Their hills are humble in height, sprouting 587 meters above sea level, but they’re known among hikers for their fall leaves.
You haven’t felt the real bite of the town, however, until you get a taste of its food.

One of the major delicacies of the town is “budae jjigae,” which means military stew. It is made up of slabs of canned meat and beans thrown on top of kimchi and chili paste, and was widely eaten during the war. The food is originally from the main camp, but it spread to Dongducheon over the years as it catered mostly to camp visitors.
Beaver’s offers similar ingredients, but with more formality.
The menu is simple. You have a choice of seasoned mud snail and charcoal-grilled pork barbecue, the restaurant’s specialty.

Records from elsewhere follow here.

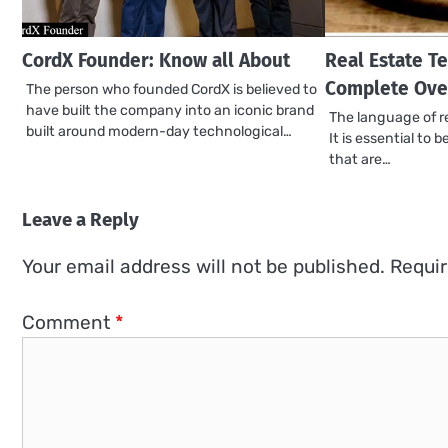
CordX Founder: Know all About
Real Estate Te
Complete Ove
The person who founded CordX is believed to
have built the company into an iconic brand
The language of re
built around modern-day technological…
It is essential to 
that are…
Leave a Reply
Your email address will not be published.
Requir
Comment
*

The barbecue set is wholesome.
If you are a Korean over the age of 30, the food here can carry more meaning than its taste, evoking nostalgia for the culture of “PX food.” In the ’70s and ’80s, food from the base was secretly hoarded in local smoke-shops, when canned Spam and corned beef were considered a status symbol of Western exposure. (It was also a trend among children back then to mix rice with soy sauce and a slab of margarine.) PX foods are still fondly recalled among Korean consumers as classic favorites.
To this day Korea remains one of the largest consumers of Spam after the United States and Britain.
Back to Beaver’s barbecue ― the set is distinctively American homestyle cooking. Aside from barbecued meat and sausages (which are the salty kind, true to the American heart and to the tongues of many Koreans), it includes steamed corn and potatoes, canned beans, coleslaw, macaroni salad with a separate rice dish, available on request.

It also comes with one of the best kimchis I’ve tasted in recent years.
When everything is tasted together, it harmonizes.
If you are an adventurous eater or simply want to taste a truly American meal in the Korean style, put a dash of butter, a piece of meat and kimchi on top of a steamed potato and pop it in your mouth.
Just in case you get caught in the snow there are bungalows and a campfire to keep you warm. The lodge has a rooftop suite with a spacious balcony that offers a full view of the mountain village. It’s a simple room with a bed and armchairs, no TV. But the rooftop room has an open window on the ceiling to lend atmosphere.
In the morning, when you encounter framed photographs featuring tattoos and the face of Ozzy Osborne on a TV screen, you can gently remind yourself that after all, you are just “deep in the mountains.”